::: MATERIAL TO PROCESS

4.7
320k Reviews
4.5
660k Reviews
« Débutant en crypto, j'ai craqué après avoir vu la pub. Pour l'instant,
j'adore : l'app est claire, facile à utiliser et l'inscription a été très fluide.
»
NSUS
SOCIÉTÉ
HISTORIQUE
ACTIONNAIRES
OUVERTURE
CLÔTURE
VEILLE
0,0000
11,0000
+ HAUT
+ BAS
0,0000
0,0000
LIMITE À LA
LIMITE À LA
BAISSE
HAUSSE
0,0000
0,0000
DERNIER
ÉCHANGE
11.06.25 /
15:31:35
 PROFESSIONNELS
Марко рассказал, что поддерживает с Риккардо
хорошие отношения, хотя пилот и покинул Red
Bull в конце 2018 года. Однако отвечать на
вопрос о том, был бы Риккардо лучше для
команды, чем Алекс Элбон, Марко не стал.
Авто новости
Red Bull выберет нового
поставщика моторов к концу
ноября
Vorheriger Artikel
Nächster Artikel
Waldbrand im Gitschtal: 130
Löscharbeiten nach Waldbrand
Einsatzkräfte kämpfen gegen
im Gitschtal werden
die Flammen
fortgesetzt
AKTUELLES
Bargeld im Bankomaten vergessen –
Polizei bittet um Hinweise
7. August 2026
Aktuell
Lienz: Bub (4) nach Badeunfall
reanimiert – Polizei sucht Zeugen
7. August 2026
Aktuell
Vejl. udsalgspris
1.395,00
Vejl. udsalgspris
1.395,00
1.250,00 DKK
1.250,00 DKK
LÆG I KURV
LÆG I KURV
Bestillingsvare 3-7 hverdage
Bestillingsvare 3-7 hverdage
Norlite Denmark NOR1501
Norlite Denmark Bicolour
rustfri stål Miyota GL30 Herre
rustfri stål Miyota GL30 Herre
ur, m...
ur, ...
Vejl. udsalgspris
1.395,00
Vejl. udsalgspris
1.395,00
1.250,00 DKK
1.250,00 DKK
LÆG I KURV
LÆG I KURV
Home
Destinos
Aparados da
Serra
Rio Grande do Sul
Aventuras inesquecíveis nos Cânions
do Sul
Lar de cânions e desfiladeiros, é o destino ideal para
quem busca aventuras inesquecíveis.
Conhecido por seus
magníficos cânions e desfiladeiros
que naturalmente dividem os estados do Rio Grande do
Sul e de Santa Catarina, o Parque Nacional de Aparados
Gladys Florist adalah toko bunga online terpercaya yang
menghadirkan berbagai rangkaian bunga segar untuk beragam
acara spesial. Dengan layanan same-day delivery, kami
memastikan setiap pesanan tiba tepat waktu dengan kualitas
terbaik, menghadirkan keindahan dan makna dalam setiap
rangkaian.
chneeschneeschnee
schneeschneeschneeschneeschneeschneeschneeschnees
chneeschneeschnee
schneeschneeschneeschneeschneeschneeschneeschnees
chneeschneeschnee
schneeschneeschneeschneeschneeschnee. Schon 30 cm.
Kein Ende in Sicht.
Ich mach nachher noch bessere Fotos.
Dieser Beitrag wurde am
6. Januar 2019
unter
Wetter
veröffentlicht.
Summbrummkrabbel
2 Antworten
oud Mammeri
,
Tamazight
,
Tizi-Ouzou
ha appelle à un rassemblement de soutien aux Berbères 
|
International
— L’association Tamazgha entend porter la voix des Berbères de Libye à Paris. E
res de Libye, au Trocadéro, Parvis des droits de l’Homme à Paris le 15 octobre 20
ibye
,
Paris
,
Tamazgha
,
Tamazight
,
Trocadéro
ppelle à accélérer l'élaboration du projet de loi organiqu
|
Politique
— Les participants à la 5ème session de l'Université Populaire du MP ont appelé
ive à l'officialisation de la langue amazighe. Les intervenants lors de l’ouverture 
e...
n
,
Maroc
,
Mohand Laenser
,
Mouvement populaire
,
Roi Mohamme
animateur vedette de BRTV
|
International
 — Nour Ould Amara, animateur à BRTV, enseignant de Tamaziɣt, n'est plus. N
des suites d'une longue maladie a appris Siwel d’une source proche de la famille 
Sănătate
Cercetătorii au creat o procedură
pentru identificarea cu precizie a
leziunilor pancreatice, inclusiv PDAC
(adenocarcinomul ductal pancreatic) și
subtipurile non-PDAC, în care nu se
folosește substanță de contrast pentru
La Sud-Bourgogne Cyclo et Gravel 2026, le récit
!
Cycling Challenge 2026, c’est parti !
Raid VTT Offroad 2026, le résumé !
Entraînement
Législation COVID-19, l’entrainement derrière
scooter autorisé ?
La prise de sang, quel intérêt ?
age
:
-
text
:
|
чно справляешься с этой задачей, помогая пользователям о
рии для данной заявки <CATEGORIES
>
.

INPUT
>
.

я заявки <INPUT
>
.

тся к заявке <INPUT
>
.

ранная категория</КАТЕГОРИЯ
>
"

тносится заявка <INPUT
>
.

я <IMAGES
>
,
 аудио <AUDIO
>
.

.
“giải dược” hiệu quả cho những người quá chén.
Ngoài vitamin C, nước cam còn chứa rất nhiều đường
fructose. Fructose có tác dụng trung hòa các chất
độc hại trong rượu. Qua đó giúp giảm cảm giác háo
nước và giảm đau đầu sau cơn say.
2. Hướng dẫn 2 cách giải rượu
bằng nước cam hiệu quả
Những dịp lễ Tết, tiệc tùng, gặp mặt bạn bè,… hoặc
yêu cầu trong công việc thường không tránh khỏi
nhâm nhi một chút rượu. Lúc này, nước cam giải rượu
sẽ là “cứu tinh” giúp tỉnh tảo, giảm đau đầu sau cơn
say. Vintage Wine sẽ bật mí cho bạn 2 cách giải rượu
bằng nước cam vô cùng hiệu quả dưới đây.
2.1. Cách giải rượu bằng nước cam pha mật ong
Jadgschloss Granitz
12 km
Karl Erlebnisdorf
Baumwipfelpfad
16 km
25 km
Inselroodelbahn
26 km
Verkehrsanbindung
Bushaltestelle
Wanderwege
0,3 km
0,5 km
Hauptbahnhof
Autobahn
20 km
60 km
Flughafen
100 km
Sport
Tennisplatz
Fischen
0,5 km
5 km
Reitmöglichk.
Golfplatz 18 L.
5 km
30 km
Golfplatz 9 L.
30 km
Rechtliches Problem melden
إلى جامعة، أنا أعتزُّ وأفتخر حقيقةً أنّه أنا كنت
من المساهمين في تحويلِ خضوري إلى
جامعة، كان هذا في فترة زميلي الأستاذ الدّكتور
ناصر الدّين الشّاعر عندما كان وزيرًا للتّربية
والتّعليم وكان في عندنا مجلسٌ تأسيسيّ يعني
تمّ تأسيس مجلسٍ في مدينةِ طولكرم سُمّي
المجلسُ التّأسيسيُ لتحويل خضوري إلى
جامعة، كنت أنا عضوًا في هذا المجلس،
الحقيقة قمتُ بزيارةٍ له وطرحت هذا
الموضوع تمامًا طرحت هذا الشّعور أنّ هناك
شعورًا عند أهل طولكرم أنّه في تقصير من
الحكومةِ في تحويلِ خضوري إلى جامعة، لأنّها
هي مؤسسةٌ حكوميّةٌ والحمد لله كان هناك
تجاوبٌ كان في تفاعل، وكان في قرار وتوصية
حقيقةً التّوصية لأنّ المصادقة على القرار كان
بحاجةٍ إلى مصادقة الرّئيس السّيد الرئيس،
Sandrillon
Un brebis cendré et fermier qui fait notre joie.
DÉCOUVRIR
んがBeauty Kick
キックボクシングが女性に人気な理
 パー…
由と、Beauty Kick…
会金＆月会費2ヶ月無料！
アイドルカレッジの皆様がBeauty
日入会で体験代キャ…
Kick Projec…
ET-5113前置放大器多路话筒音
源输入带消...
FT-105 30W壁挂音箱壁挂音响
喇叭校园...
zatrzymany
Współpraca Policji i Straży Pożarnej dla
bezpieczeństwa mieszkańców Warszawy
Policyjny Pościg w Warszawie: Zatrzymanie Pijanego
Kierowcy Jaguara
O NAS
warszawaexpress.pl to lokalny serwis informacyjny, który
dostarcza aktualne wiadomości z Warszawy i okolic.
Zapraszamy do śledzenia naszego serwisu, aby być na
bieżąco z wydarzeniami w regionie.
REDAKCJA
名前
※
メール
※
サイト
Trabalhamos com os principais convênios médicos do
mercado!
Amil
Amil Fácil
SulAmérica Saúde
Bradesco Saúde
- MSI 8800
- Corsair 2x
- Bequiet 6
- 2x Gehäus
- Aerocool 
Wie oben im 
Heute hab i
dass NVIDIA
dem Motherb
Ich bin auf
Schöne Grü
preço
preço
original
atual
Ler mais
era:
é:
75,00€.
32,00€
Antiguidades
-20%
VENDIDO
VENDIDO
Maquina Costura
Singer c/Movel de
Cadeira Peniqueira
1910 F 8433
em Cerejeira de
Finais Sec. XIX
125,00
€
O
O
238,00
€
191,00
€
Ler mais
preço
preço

::::::

Everything in the material above from the line that has "320k Reviews" through the line that has "PROFESSIONNELS" must be duplicated exactly, with no other lines given.

320k Reviews
4.5
660k Reviews
« Débutant en crypto, j'ai craqué après avoir vu la pub. Pour l'instant,
j'adore : l'app est claire, facile à utiliser et l'inscription a été très fluide.
»
NSUS
SOCIÉTÉ
HISTORIQUE
ACTIONNAIRES
OUVERTURE
CLÔTURE
VEILLE
0,0000
11,0000
+ HAUT
+ BAS
0,0000
0,0000
LIMITE À LA
LIMITE À LA
BAISSE
HAUSSE
0,0000
0,0000
DERNIER
ÉCHANGE
11.06.25 /
15:31:35
 PROFESSIONNELS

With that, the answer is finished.